Recent advances in genotyping technology make it possible to utilize large-scale association analysis for disease-gene mapping. Powerful and robust family-based association methods are crucial for successful gene mapping. We propose a family-based association method, the generalized disequilibrium test (GDT), in which the genotype differences of all discordant relative pairs are utilized in assessing association within a family. The improvement of the GDT over existing methods is threefold: (1) information beyond first-degree relatives is incorporated efficiently, yielding substantial gains in power in comparison to existing tests; (2) the GDT statistic is implemented via a robust technique that does not rely on large sample theory, resulting in further power gains, especially at high levels of significance; and (3) covariates and weights based on family size are incorporated. Advantages of the GDT over existing methods are demonstrated by extensive computer simulations and by application to recently published large-scale genome-wide linkage data from the Type 1 Diabetes Genetics Consortium (T1DGC). In our simulations, the GDT consistently outperforms other tests for a common disease and frequently outperforms other tests for a rare disease; the power improvement is > 13% in 6 out of 8 extended pedigree scenarios. All of the six strongest associations identified by the GDT have been reported by other studies, whereas only three or four of these associations can be identified by existing methods. For the T1D association at gene UBASH3A, the GDT resulted in a genome-wide significance (p = 4.3 x 10(-6)), much stronger than the published significance (p = 10(-4)).
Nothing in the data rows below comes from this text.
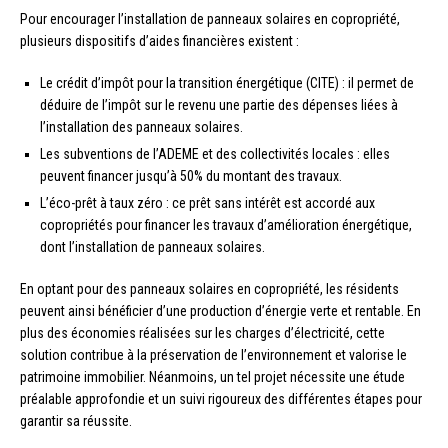
Pour encourager l’installation de panneaux solaires en copropriété,
plusieurs dispositifs d’aides financières existent :
Le crédit d’impôt pour la transition énergétique (CITE) : il permet de
déduire de l’impôt sur le revenu une partie des dépenses liées à
l’installation des panneaux solaires.
Les subventions de l’ADEME et des collectivités locales : elles
peuvent financer jusqu’à 50% du montant des travaux.
L’éco-prêt à taux zéro : ce prêt sans intérêt est accordé aux
copropriétés pour financer les travaux d’amélioration énergétique,
dont l’installation de panneaux solaires.
En optant pour des panneaux solaires en copropriété, les résidents
peuvent ainsi bénéficier d’une production d’énergie verte et rentable. En
plus des économies réalisées sur les charges d’électricité, cette
solution contribue à la préservation de l’environnement et valorise le
patrimoine immobilier. Néanmoins, un tel projet nécessite une étude
préalable approfondie et un suivi rigoureux des différentes étapes pour
garantir sa réussite.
基因分型技术的最新进展使得利用大规模关联分析进行疾病基因定位成为可能。强大且稳健的基于家系的关联方法对于成功的基因定位至关重要。我们提出了一种基于家系的关联方法——广义不平衡检验(GDT),该方法利用所有不一致相对对的基因型差异来评估家系内的关联性。GDT相对于现有方法的改进体现在三个方面:(1)有效地纳入了一级亲属以外的信息,与现有检验相比,在功效上有显著提高;(2)GDT统计量通过一种不依赖大样本理论的稳健技术实现,从而进一步提高了功效,尤其是在高显著水平时;(3)纳入了基于家系大小的协变量和权重。通过广泛的计算机模拟以及应用于最近发表的来自1型糖尿病遗传协会(T1DGC)的大规模全基因组连锁数据,证明了GDT相对于现有方法的优势。在我们的模拟中,对于常见疾病,GDT始终优于其他检验,对于罕见疾病,也经常优于其他检验;在8个扩展家系场景中的6个中,功效提高超过13%。GDT确定的6个最强关联中的所有关联均已被其他研究报道,而现有方法只能识别其中的三到四个。对于基因UBASH3A处的1型糖尿病关联,GDT产生了全基因组显著性(p = 4.3×10⁻⁶),比已发表的显著性(p = 10⁻⁴)强得多。